| REQUIRED ACTION |
In the records below, find the line holding "mentors, and placement" and the line holding "Step 2: Select Your Training Mode". Set down both, with every line between them, exactly.

[DATA PROVIDED Boundary: Start]

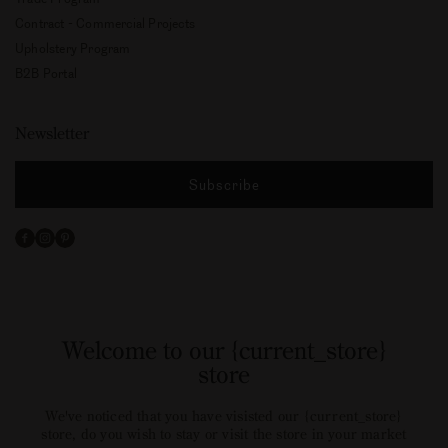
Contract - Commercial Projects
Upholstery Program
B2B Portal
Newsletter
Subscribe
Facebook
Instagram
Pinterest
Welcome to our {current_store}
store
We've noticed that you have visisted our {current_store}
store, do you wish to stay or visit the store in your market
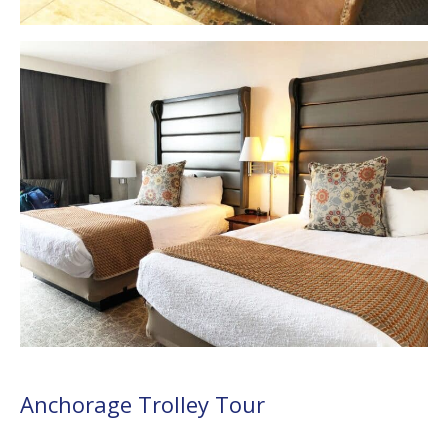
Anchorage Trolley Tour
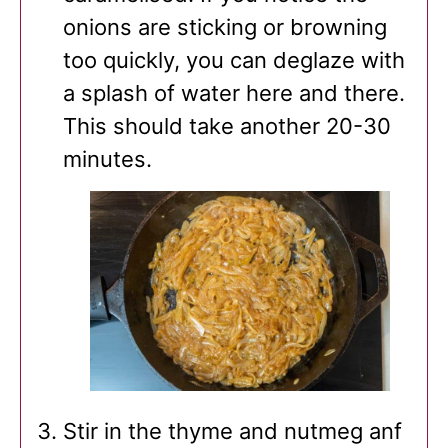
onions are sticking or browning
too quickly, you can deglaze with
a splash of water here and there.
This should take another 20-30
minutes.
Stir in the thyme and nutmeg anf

[DATA PROVIDED Boundary: End]
[DATA PROVIDED Boundary: Start]

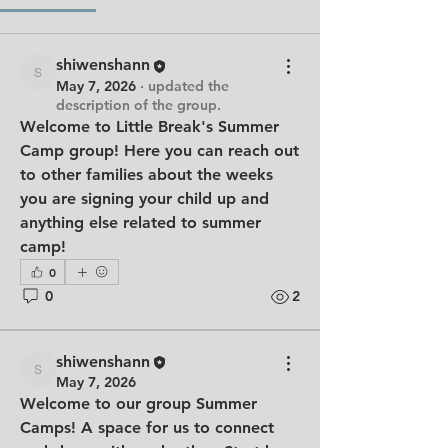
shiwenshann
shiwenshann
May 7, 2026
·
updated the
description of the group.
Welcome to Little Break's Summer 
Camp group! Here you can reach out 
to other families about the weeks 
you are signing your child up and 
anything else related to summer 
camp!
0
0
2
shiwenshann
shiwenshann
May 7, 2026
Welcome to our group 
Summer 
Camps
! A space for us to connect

[DATA PROVIDED Boundary: End]
[DATA PROVIDED Boundary: Start]

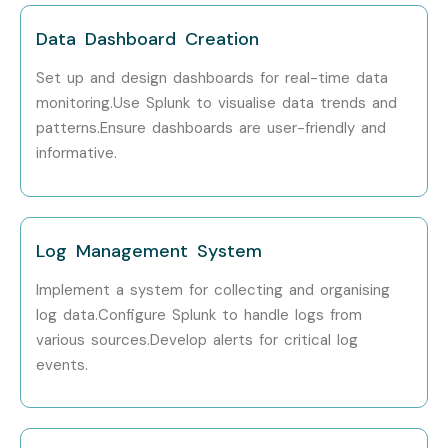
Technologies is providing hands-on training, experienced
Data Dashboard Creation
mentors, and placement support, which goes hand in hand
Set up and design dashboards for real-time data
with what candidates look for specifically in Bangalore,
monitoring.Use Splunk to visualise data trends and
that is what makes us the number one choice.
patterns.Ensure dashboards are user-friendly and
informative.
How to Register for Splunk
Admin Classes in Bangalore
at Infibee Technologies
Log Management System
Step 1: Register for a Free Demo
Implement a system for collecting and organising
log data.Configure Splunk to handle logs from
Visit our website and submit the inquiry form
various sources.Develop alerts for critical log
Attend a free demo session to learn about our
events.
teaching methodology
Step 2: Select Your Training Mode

[DATA PROVIDED Boundary: End]

| RESULT |
mentors, and placement support, which goes hand in hand
Set up and design dashboards for real-time data
with what candidates look for specifically in Bangalore,
monitoring.Use Splunk to visualise data trends and
that is what makes us the number one choice.
patterns.Ensure dashboards are user-friendly and
informative.
How to Register for Splunk
Admin Classes in Bangalore
at Infibee Technologies
Log Management System
Step 1: Register for a Free Demo
Implement a system for collecting and organising
log data.Configure Splunk to handle logs from
Visit our website and submit the inquiry form
various sources.Develop alerts for critical log
Attend a free demo session to learn about our
events.
teaching methodology
Step 2: Select Your Training Mode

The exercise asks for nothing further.